France also sucked the U.S. into a war we never wanted, in Vietnam.
Vietnam was a part of colonial French Indochina, up til WW II. Ho Chi Minh led a rebellion against the French rulers from the end of WW II up until victory over the French at Diembienphu in 1954.
With the French withdrawal, the U.N. split the country in 1954, into North Vietnam and South Vietnam.
At that point the plan was to make South Vietnam into a model of democracy, that would turn North Vietnam away from communism and Ho Chi Minh.
The French, predictably, under DeGaulle's leadership, was refusing to join NATO.
By the mid-50's, every other economy in Europe had recovered from WW II, except France, because of the cost of the war France was waging in Vietnam.
To gain France's cooperation in NATO, the U.S. began providing economic aid to South Vietnam.
The U.S. wanted to eliminate the corruption and inequality it saw in the South Vietnamese government, particularly its French-picked government leader, Ngo Dinh Diem, who was educated in French schools and was completely out of touch with the Vietnamese people.
Virtually all the foreign aid the U.S. provided went to the corrupt South Vietnamese elite, very little filtered down to assist the poor, when the poor protested, they were imprisoned and/or shot by the French-apointed Diem government.
Having no connection or authority to appeal to in the South Vietnamese government, the discontented and opressed people in South Vietnam began to turn to Ho Chi Minh in North Vietnam for assistance and leadership. They became the South Vietnamese resistance, or the Vietminh (later called the Vietcong).
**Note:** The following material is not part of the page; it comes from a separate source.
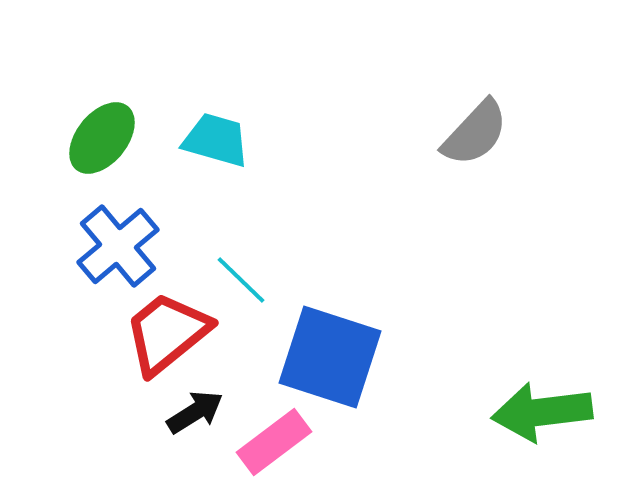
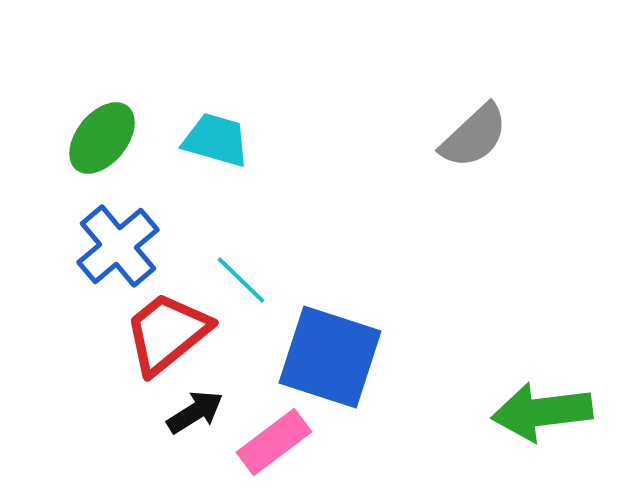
gray semicircle: moved 1 px left, 3 px down; rotated 4 degrees clockwise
The U.S. started providing economic aid, but at French insistence, Diem could not be replaced.
Around 1960, the U.S. sent the first military advisors. to South Vietnam.
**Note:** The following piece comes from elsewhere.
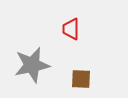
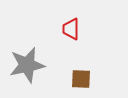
gray star: moved 5 px left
U.S. military presence increased gradually from that point. Diem was assassinated by South Vietnamese resistance in 1963.
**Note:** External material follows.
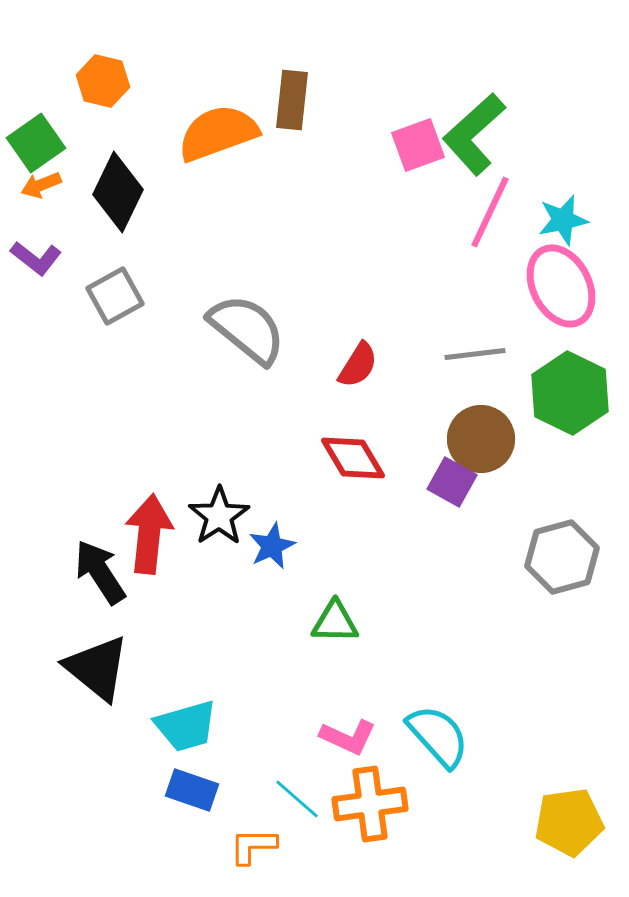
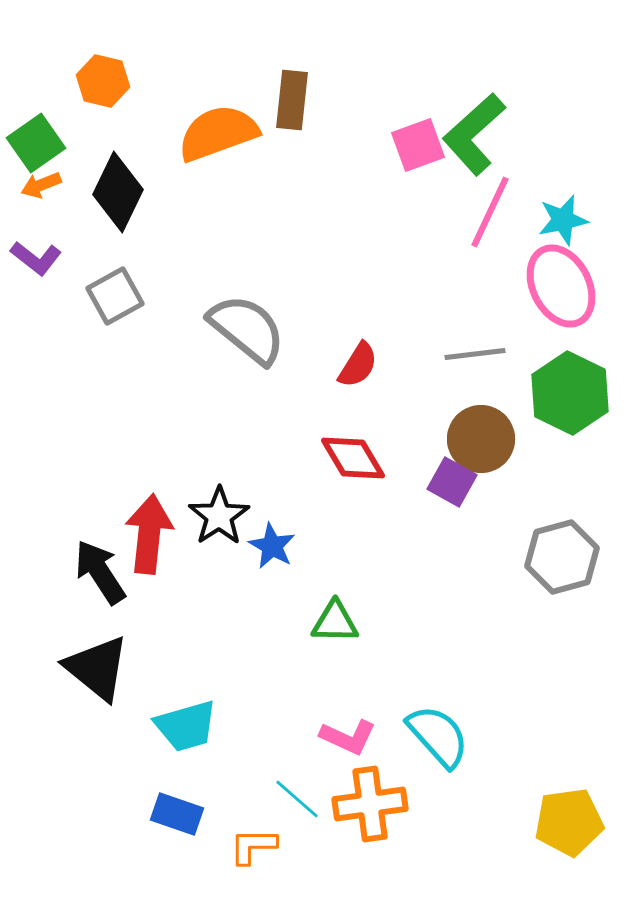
blue star: rotated 18 degrees counterclockwise
blue rectangle: moved 15 px left, 24 px down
Beyond that, the U.S. became too committed militarily, and whether out of real belief in resisting communism, or just the lack of a face-saving way to withdraw, we were sucked in all the way.
In some way I can't recall, France disappeared from the picture in 1963 (probably because the corrupt government under Diem it appointed had utterly failed).
U.S. involvement went full-scale in August 1964, with the Gulf of Tonkin Resolution (when a U.S. Naval ship was allegedly fired on in the Vietnamese Gulf of Tonkin, but it was during a storm, there was no damage, and it may have been a manufactured incident, or a simply a poorly trained radar operator aboard the naval ship allegedly attacked, who may have misread the thrashing of the storm as incoming artillery).
Lyndon Johnson escalated the war.
Richard Nixon promised peace in the 1968 election, then expanded the war into Laos and Cambodia (bombing countries we weren't even legally at war with, to try and stop arms supplies from reaching South Vietnam through the "Ho Chi Minh Trail" where the North Vietnamese were smuglling supplies to the VietCong along the borders of Laos and Cambodia).
Richard Nixon finally, under protest pressure, began withdrawal of U.S. troops from South Vietnam in 1973. The last U.S. troops left when Saigan fell in 1975.
From 1964 forward, the U.S. is fully responsible for what happened. But it was France who dragged us there in the first place.
(I have this weird urge to make this comic book related and start talking about Jim Starlin's Vietnam allegory in "Metamorphosis Odyssey" in EPIC ILLUSTRATED 1-9, to somehow make this comic book related.